### [Work request]
Copy every record exactly as it stands. Leave the pictures out.

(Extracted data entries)
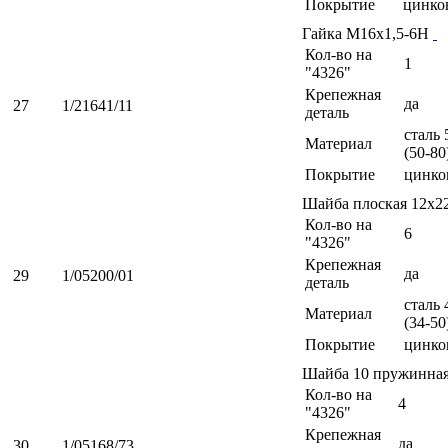
Покрытие
цинко
Гайка М16х1,5-6Н
Кол-во на
1
"4326"
Крепежная
да
27
1/21641/11
деталь
сталь 
Материал
(50-80
Покрытие
цинко
Шайба плоская 12х2
Кол-во на
6
"4326"
Крепежная
да
29
1/05200/01
деталь
сталь 
Материал
(34-50
Покрытие
цинко
Шайба 10 пружинна
Кол-во на
4
"4326"
Крепежная
да
30
1/05168/73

### [Your response]
Покрытие
цинко
Гайка М16х1,5-6Н
Кол-во на
1
"4326"
Крепежная
да
27
1/21641/11
деталь
сталь 
Материал
(50-80
Покрытие
цинко
Шайба плоская 12х2
Кол-во на
6
"4326"
Крепежная
да
29
1/05200/01
деталь
сталь 
Материал
(34-50
Покрытие
цинко
Шайба 10 пружинна
Кол-во на
4
"4326"
Крепежная
да
30
1/05168/73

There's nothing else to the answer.